So Far, 2022 is Testing Us | The Source Weekly - Bend, Oregon

So Far, 2022 is Testing Us

Toss out an inquiry to nearly anyone you know about how their testing experience has been and you're sure to get a host of responses.

By now, the vast majority of us know the basic protocols: Stay home if you're sick. Wash your hands a lot. Wear masks in public places. Yep, got it. But two years into this pandemic, there's one part that we here in the U.S. have not gotten quite right, and it's becoming more clear as yet another variant-wave sweeps through, and the ones who are not sick or not caring for someone who is sick try to slog through the mire of getting through the day-to-day of life: Testing. So far, 2022 is showing that testing is testing us greatly.

Toss out an inquiry to nearly anyone you know about how their testing experience has been and you're sure to get a host of responses. If you have insurance, the majority of people we've talked to have had little trouble getting a test at their provider's office—and often even getting the results back quickly enough to go back to work the same day if they're found to be negative. Same goes for those who are able to sit in a car for several hours and wait in a testing line—often, you'll get your results back from somewhere like St. Charles sooner than they advertise. But if you're lacking insurance or reliable transportation or both—or you don't already have some rapid tests on hand at home, obtaining a test and getting the results can be a ride you didn't want to get on—and one that also involves snowy and icy roads, to boot.

So Far, 2022 is Testing Us
Courtesy Annie Spratt/Unsplash

The Biden administration has announced that it plans to send some 500 million test kits to any American who wants one. That plan is still in the works. President Biden wishes he'd thought of this tactic two months ago, he told ABC News—long before the Omicron variant began to spread. Oregon reported close to 10,000 new cases of COVID-19 over the four days before we wrote this—and while officials believe the current variant is less deadly than the last one, testing is among the most potent tools we have to keep the economy running, to keep businesses afloat, roads cleared of snow, teachers healthy enough to continue teaching our kids and each and every essential service (including the ones that stave off the harsh effects of winter, like electricity) running.

If testing is so key, why, then, are so many of us completely clueless about it, now two years into the pandemic? It shouldn't take a move by the office of the President of the United States to remind us that yes, having a couple tests on hand—or even knowing where we can go and get a test quickly and easily—is key. But alas, testing is key.

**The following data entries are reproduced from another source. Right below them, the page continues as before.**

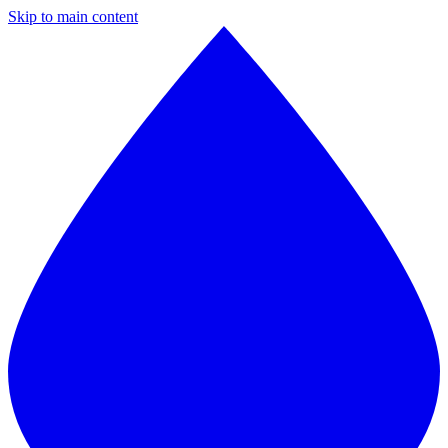
Skip to main content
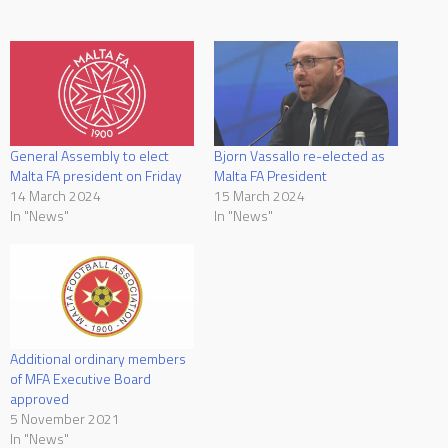
General Assembly to elect
Bjorn Vassallo re-elected as
Malta FA president on Friday
Malta FA President
14 March 2024
15 March 2024
In "News"
In "News"
Additional ordinary members
of MFA Executive Board
approved
5 November 2021
In "News"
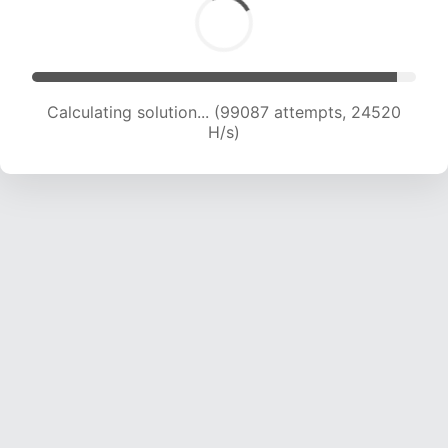
Calculating solution... (99087 attempts, 24520
H/s)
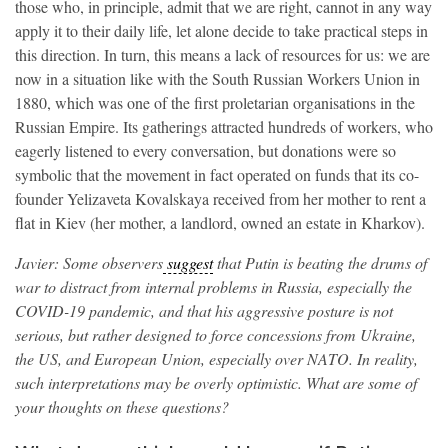
those who, in principle, admit that we are right, cannot in any way
apply it to their daily life, let alone decide to take practical steps in
this direction. In turn, this means a lack of resources for us: we are
now in a situation like with the South Russian Workers Union in
1880, which was one of the first proletarian organisations in the
Russian Empire. Its gatherings attracted hundreds of workers, who
eagerly listened to every conversation, but donations were so
symbolic that the movement in fact operated on funds that its co-
founder Yelizaveta Kovalskaya received from her mother to rent a
flat in Kiev (her mother, a landlord, owned an estate in Kharkov).
Javier: Some observers
suggest
that Putin is beating the drums of
war to distract from internal problems in Russia, especially the
COVID-19 pandemic, and that his aggressive posture is not
serious, but rather designed to force concessions from Ukraine,
the US, and European Union, especially over NATO. In reality,
such interpretations may be overly optimistic. What are some of
your thoughts on these questions?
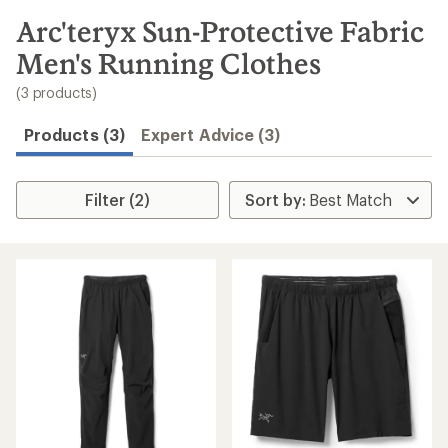
to
search
Arc'teryx Sun-Protective Fabric
results
Men's Running Clothes
(3 products)
Products (3)
Expert Advice (3)
Filter (2)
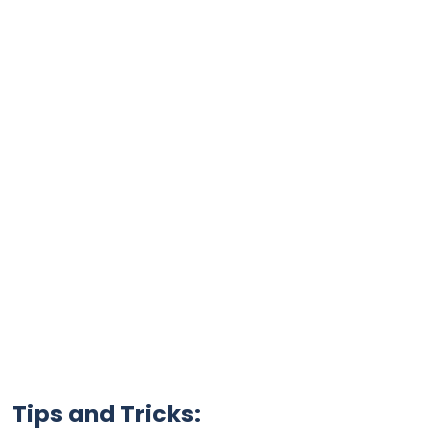
Tips and Tricks:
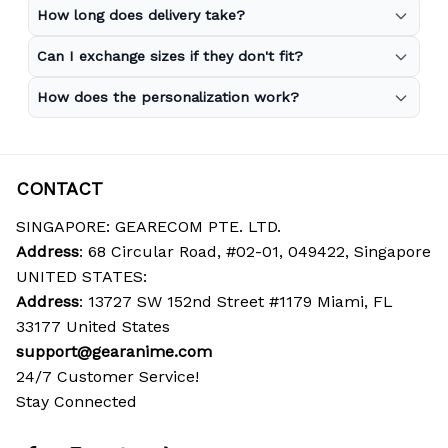
How long does delivery take?
Can I exchange sizes if they don't fit?
How does the personalization work?
CONTACT
SINGAPORE: GEARECOM PTE. LTD.
Address
: 68 Circular Road, #02-01, 049422, Singapore
UNITED STATES:
Address
: 13727 SW 152nd Street #1179 Miami, FL 
33177 United States
support@gearanime.com
24/7 Customer Service!
Stay Connected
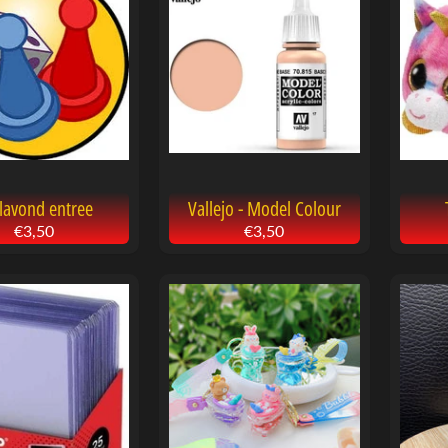
menu
menu
menu
lavond entree
Vallejo - Model Colour
€3,50
€3,50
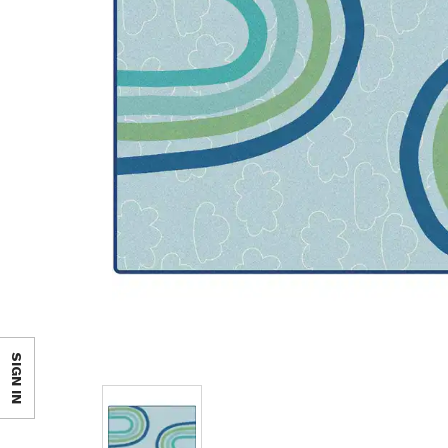
SIGN IN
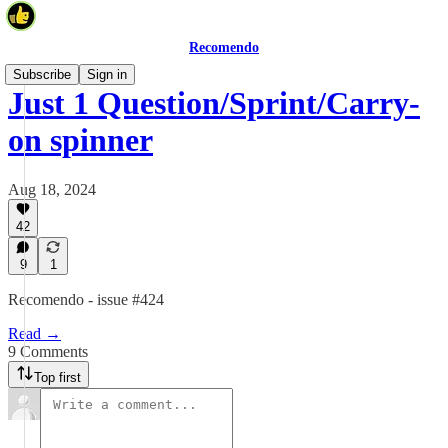
Recomendo
Subscribe
Sign in
Just 1 Question/Sprint/Carry-
on spinner
Aug 18, 2024
42
9
1
Recomendo - issue #424
Read →
9 Comments
Top first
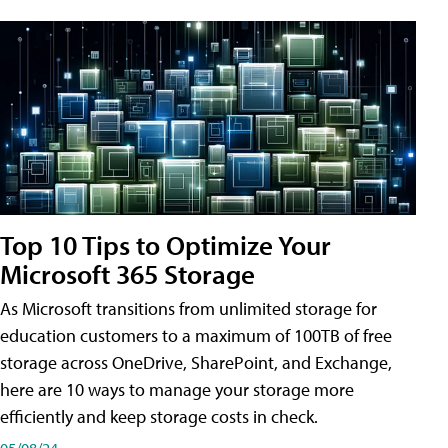
Top 10 Tips to Optimize Your
Microsoft 365 Storage
As Microsoft transitions from unlimited storage for
education customers to a maximum of 100TB of free
storage across OneDrive, SharePoint, and Exchange,
here are 10 ways to manage your storage more
efficiently and keep storage costs in check.
05/08/24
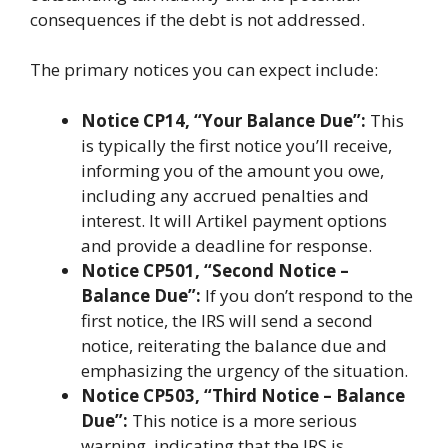
consequences if the debt is not addressed.
The primary notices you can expect include:
Notice CP14, “Your Balance Due”:
This
is typically the first notice you’ll receive,
informing you of the amount you owe,
including any accrued penalties and
interest. It will Artikel payment options
and provide a deadline for response.
Notice CP501, “Second Notice –
Balance Due”:
If you don’t respond to the
first notice, the IRS will send a second
notice, reiterating the balance due and
emphasizing the urgency of the situation.
Notice CP503, “Third Notice – Balance
Due”:
This notice is a more serious
warning, indicating that the IRS is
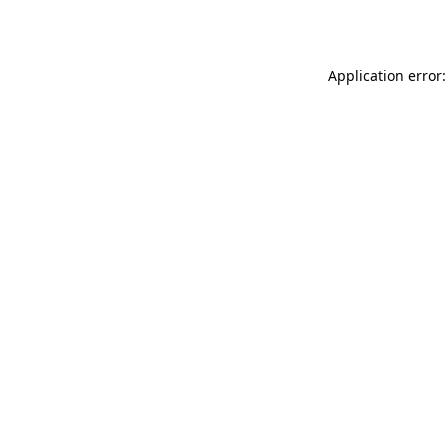
Application error:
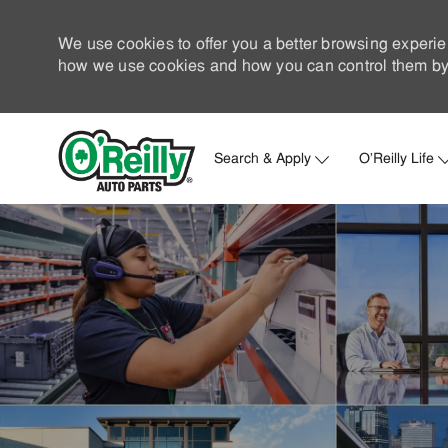
We use cookies to offer you a better browsing experie
how we use cookies and how you can control them by 
Search & Apply
O'Reilly Life
-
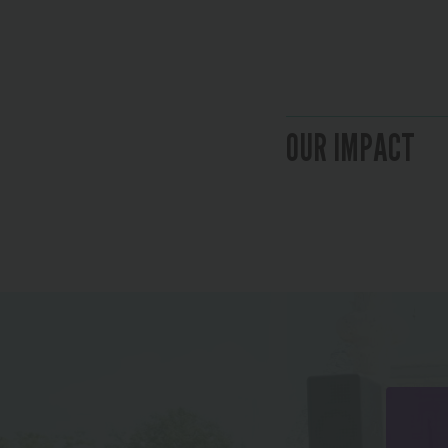
OUR IMPACT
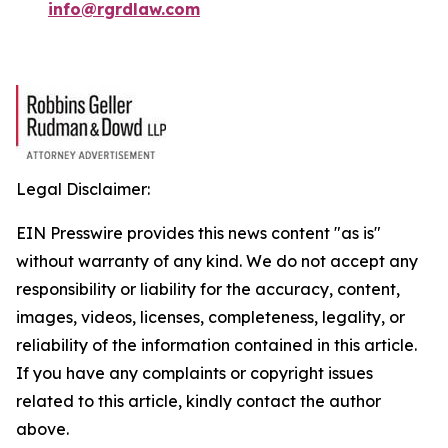
info@rgrdlaw.com
Legal Disclaimer:
EIN Presswire provides this news content "as is"
without warranty of any kind. We do not accept any
responsibility or liability for the accuracy, content,
images, videos, licenses, completeness, legality, or
reliability of the information contained in this article.
If you have any complaints or copyright issues
related to this article, kindly contact the author
above.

What we do—each of us who wants this pandemic to end or to be stymied enough to keep our offices and schools and restaurants and governments open and running—is to take the time, now, before it may be needed, to establish a plan. Test kits at local pharmacies come and go, and rather than spending time, as a sick person in need of a test at that present moment, going from pharmacy to pharmacy and possibly infecting more people along the way, the best option is to get one or two before it's urgently needed. Pharmacies won't let people stockpile tests, but finding them before you need them, either online or locally, means you'll be one fewer person overwhelming the health care system when you get a sniffle and later find out it wasn't COVID. Finding out, whether you're insured or not, where you, personally, can get a test at a local clinic might mean that when you do need one, you're able to get in and get out and possibly even head back to work before you miss out on pay in the last-minute scramble.

The year 2022 is testing us, to be sure—and whether or not the Biden administration actually comes through with those free tests, it's crucial for each of us to have a plan, before we need to put it in place.